Era tan afortunado en su oficio que se había vuelto millonario, con cuentas de ahorros a nombres diversos en los bancos de toda Norteamérica, y no lo habían arrestado nunca. Que él lo supiera, nadie siquiera intentaba atraparlo. En lo que a la policía concernía, razonaba, él era uno de diecisiete maridos infieles, cada uno con un nombre distinto, en lugar de un único delincuente común cuyo verdadero nombre era James Wait.

• • •

Es difícil creer en nuestros días que la gente haya podido ser tan brillantemente múltiple como James Wait, hasta que me recuerdo a mí mismo que casi todos los seres humanos adultos de ese entonces tenían un cerebro de unos tres kilogramos. Era infinito el número de planes malignos que una máquina pensante de semejante tamaño podía concebir y ejecutar.

De modo que planteo una pregunta, aunque no haya nadie aquí para contestarla: ¿puede haber alguna duda de que los cerebros de tres kilogramos fueron otrora defectos casi fatales en la evolución de la raza humana?

Una segunda cuestión: ¿cuál podía haber sido la causa, salvo nuestro complicado circuito nervioso, de los males que veíamos y oíamos por doquier?

Mi respuesta: no había ninguna otra causa.

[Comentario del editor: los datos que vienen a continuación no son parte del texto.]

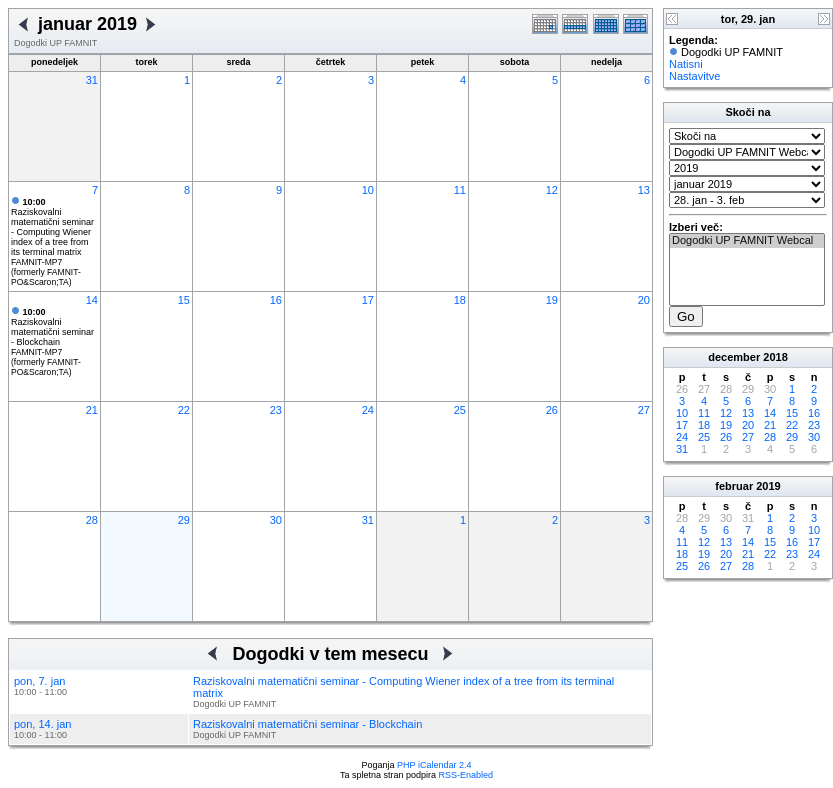 Image resolution: width=833 pixels, height=788 pixels. Describe the element at coordinates (686, 64) in the screenshot. I see `Natisni` at that location.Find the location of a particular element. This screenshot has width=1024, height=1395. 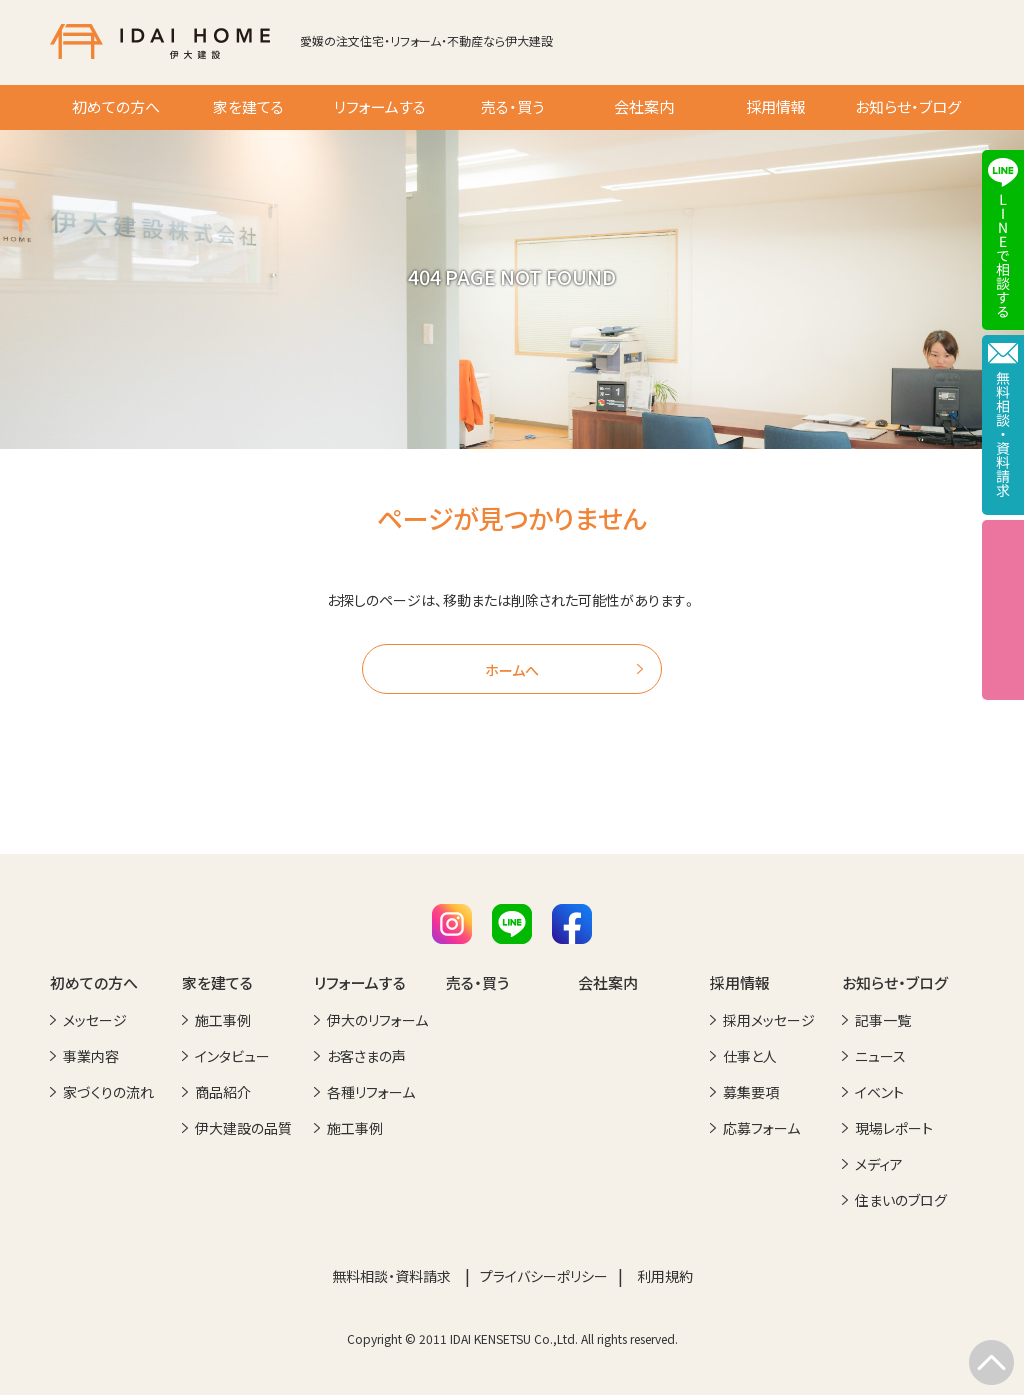

商品紹介 is located at coordinates (223, 1092).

Éste era un planeta muy inocente, con excepción de esos grandes cerebros.

3

El Hotel El Dorado era un flamante edificio de cinco plantas destinado al turismo y construido con lisos bloques de cemento. Tenía las proporciones y el aire de una biblioteca con frente de cristal, alto y ancho y poco profundo. En cada habitación había un muro de cristal que iba del suelo al techo y miraba a la zona ribereña.

En el pasado el comercio abundaba en esa zona ribereña, y barcos de todo el planeta habían llevado allí carne, granos, verduras y frutas, y vehículos, ropas, maquinarias, objetos domésticos, etcétera, y retiraban, en justo intercambio, café, cacao, azúcar, petróleo, oro y objetos de arte y artesanía indios, todos ellos productos ecuatorianos, incluso sombreros de «Panamá», que siempre habían venido del Ecuador y no de Panamá.